Some people removed the EGR ,some had it cleaned i did at 90.000 km then used the VAG-COM to reprogram the the engine parameters so that it would take forever to clogh.

I never had a issue with the EGR after that.To the Chevy cruze diesel owners around the world do you have issues with the EGR ?

Thanks.


----------



## titanman2789 (Oct 27, 2013)

I think these cars are too new to have any egr problems yet. 

Sent from AutoGuide.com Free App


----------



## GotDiesel? (Sep 9, 2013)

A true Chip Tune will Dial back the EGR as well as addressing other issues also doing a CCV Mod will address that problem as well. I had a TDI as well and very well versed with this issues . I wish we can get some sort of Vag-Com for this car so we could make changes like on a VW TDI.


----------



## diesel (Jun 8, 2013)

45K miles on mine - no issues to report.


----------



## KpaxFAQ (Sep 1, 2013)

diesel said:


> 45K miles on mine - no issues to report.

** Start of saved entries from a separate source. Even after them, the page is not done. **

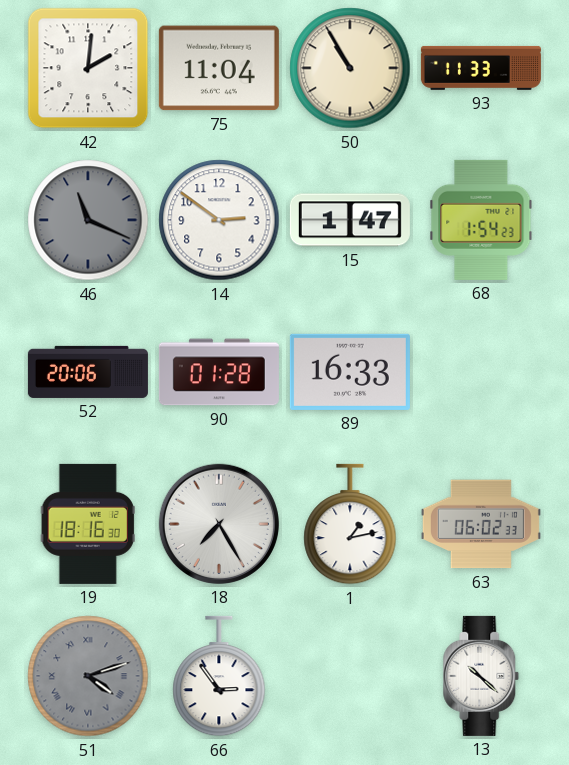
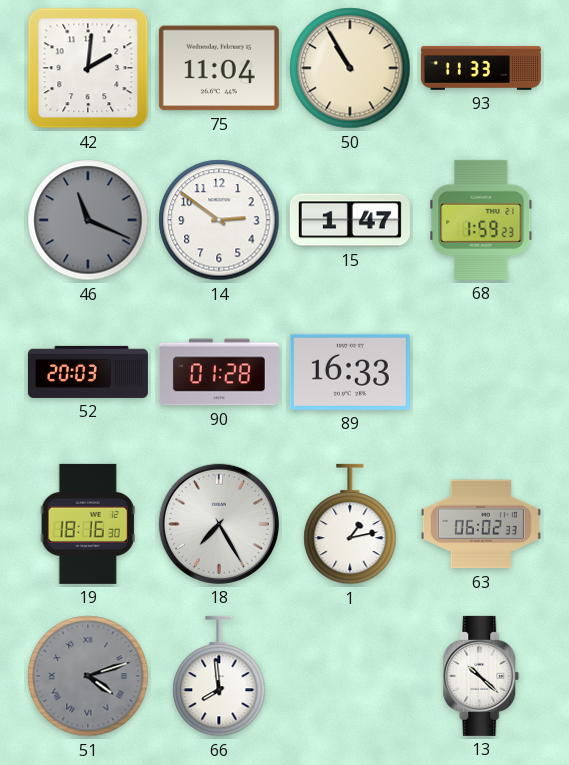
68: 1:54 -> 1:59
52: 20:06 -> 20:03
66: 2:54 -> 7:59
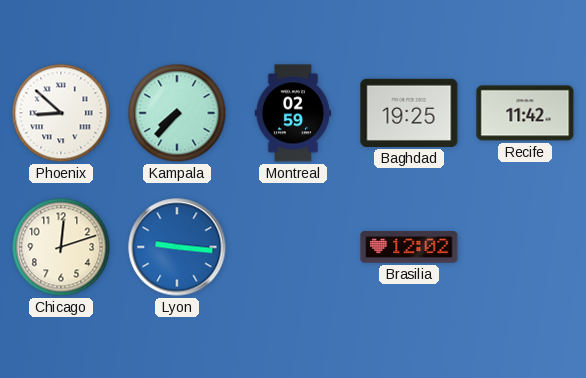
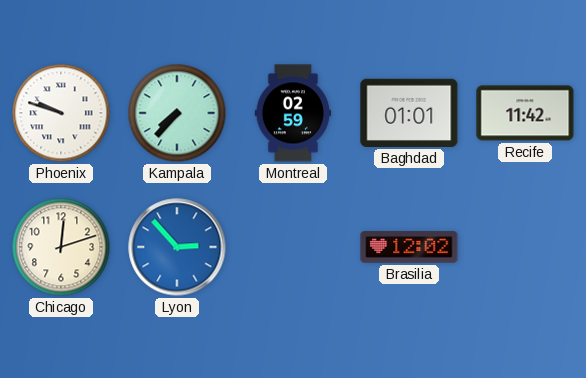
Phoenix: 8:52 -> 9:48
Baghdad: 19:25 -> 01:01
Lyon: 9:16 -> 2:53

Far too soon to have any, plus your type of long haul driving is optimal to prevent problems in the longer term with no modifications. You're not producing much soot running highway and a engine at full temperature. Guys like me running around town are who are at the most risk for an EGR system full of oil and soot!  I'm curious how many miles you put on your DPF before any issues. A tdiclub member put 267k on their original DPF in a CR before replacement. They drove almost all highway obviously to put that many miles on in only a few years. Off the top of my head I want to say it cost them $2200 at the dealer to have a new one put on. That's reasonable to me if it lasts that long! 

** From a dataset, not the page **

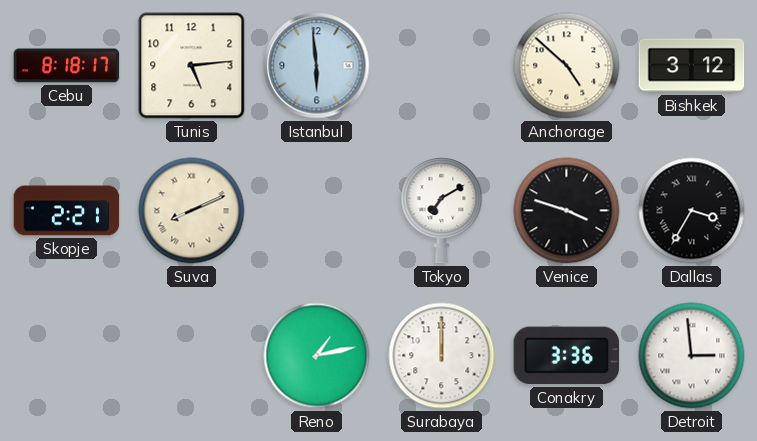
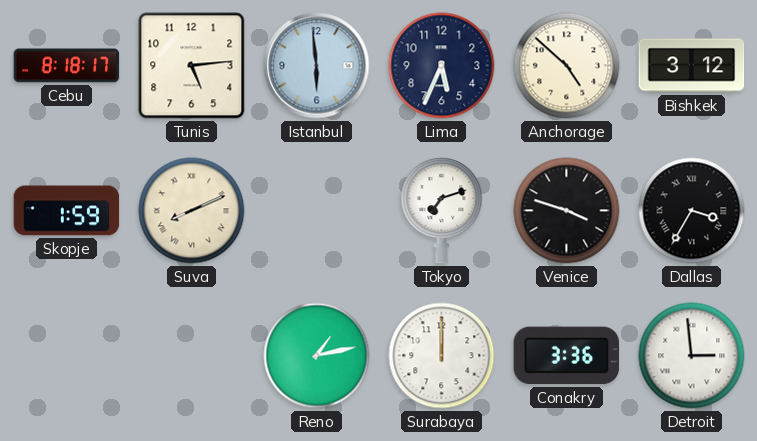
Lima: none -> 5:34
Skopje: 2:21 -> 1:59
Tokyo: 7:10 -> 7:12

The CCV mod ought to be pretty simple just like on a VW, we'd just have to make sure we route it in a way that it won't freeze up in the winter.


----------



## DieselMan33 (Oct 13, 2013)

I am sure I would be one of the first to have problems. I drive 80% city so we will see.


----------



## grs1961 (Oct 23, 2012)

Well, it's not the same diesel here, mines at 73000 km (say 45000 US miles) of mostly city driving, with no sign of EGR problems.


----------



## warloc (Dec 10, 2013)

I could be wrong but I don't believe the CDT uses an EGR valve, that is the other smog system. That is why you don't have to run DEF in your VW's. My buddy just bought a new motorhome with Max Force diesel engine that runs an EGR system so no DEF needed on that rig either.


----------



## PanJet (Jun 18, 2013)

warloc said:


> I could be wrong but I don't believe the CDT uses an EGR valve, that is the other smog system. That is why you don't have to run DEF in your VW's. My buddy just bought a new motorhome with Max Force diesel engine that runs an EGR system so no DEF needed on that rig either.

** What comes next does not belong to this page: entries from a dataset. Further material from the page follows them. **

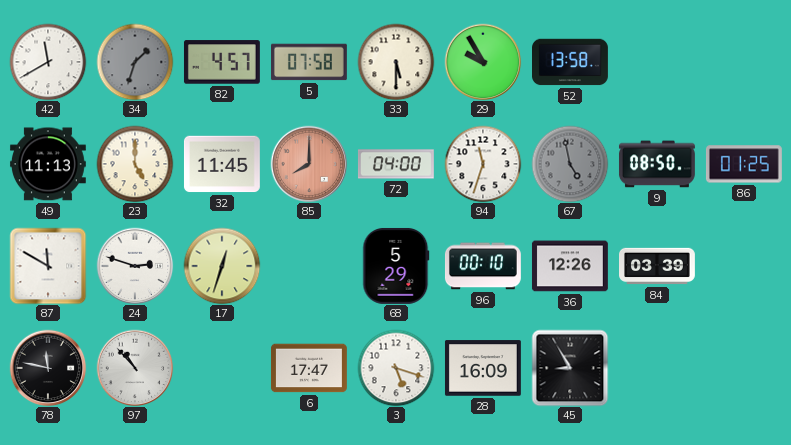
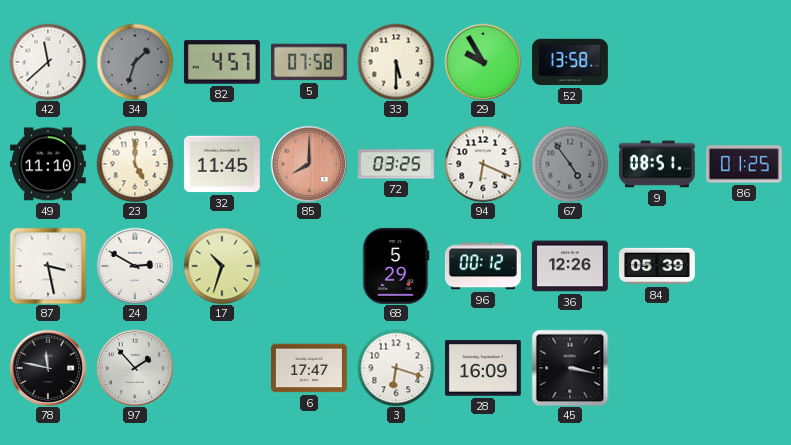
42: 11:40 -> 11:38
49: 11:13 -> 11:10
72: 04:00 -> 03:25
94: 11:33 -> 6:19
67: 4:58 -> 4:54
9: 08:50 -> 08:51
87: 11:50 -> 3:28
24: 2:48 -> 2:50
17: 12:33 -> 10:33
96: 00:10 -> 00:12
84: 03:39 -> 05:39
97: 10:53 -> 1:53
3: 5:18 -> 6:18
45: 8:55 -> 3:17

The CTD does use an EGR, although I've read that in theory the SCR (DEF) system allows for less use of the EGR. In theory, this should mean it will go longer before having any issues.


----------



## diesel (Jun 8, 2013)

KpaxFAQ said:


> Far too soon to have any, plus your type of long haul driving is optimal to prevent problems in the longer term with no modifications. You're not producing much soot running highway and a engine at full temperature. Guys like me running around town are who are at the most risk for an EGR system full of oil and soot!  I'm curious how many miles you put on your DPF before any issues. A tdiclub member put 267k on their original DPF in a CR before replacement. They drove almost all highway obviously to put that many miles on in only a few years. Off the top of my head I want to say it cost them $2200 at the dealer to have a new one put on. That's reasonable to me if it lasts that long!
> 
> The CCV mod ought to be pretty simple just like on a VW, we'd just have to make sure we route it in a way that it won't freeze up in the winter.


I do a lot of city driving in between the long hauls, and I tend to use the manual mode and higher RPMS a good bit in the city. That has more than once triggered a regen. I am definitely curious as to how far I can go before there are any issues. (I am also curious what the first issue will be iwth my car, as eventually *something* will go awry.)


----------



## RascalMafia (Jan 27, 2014)

There will be a delete available soon for the EGR from Fleece.


----------